* _Directions_
In the entries below, how many lines hold the string "Zustimmung"? Answer with the number only.

※ ※ ※

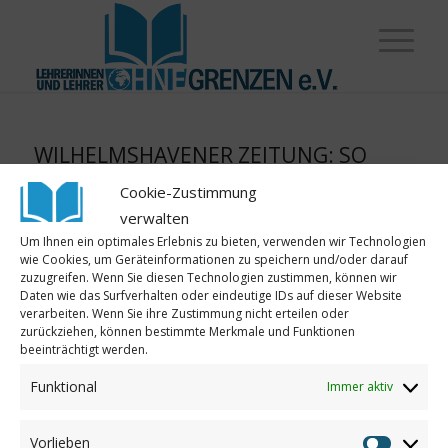
WILHELMSHAVENER ZEITUNG: SO
WOLLEN LEHRER OHNE GRENZEN
Cookie-Zustimmung
WELTWEIT HELFEN
verwalten
/
/
23. September 2021
0 Kommentare
in
Allgemein
,
Presse
Um Ihnen ein optimales Erlebnis zu bieten, verwenden wir Technologien
wie Cookies, um Geräteinformationen zu speichern und/oder darauf
/
von
webmaster
zuzugreifen. Wenn Sie diesen Technologien zustimmen, können wir
Daten wie das Surfverhalten oder eindeutige IDs auf dieser Website
Weiterlesen
verarbeiten. Wenn Sie ihre Zustimmung nicht erteilen oder
zurückziehen, können bestimmte Merkmale und Funktionen
beeinträchtigt werden.
Funktional
Immer aktiv
Vorlieben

※ ※ ※

* _Output for this task_
2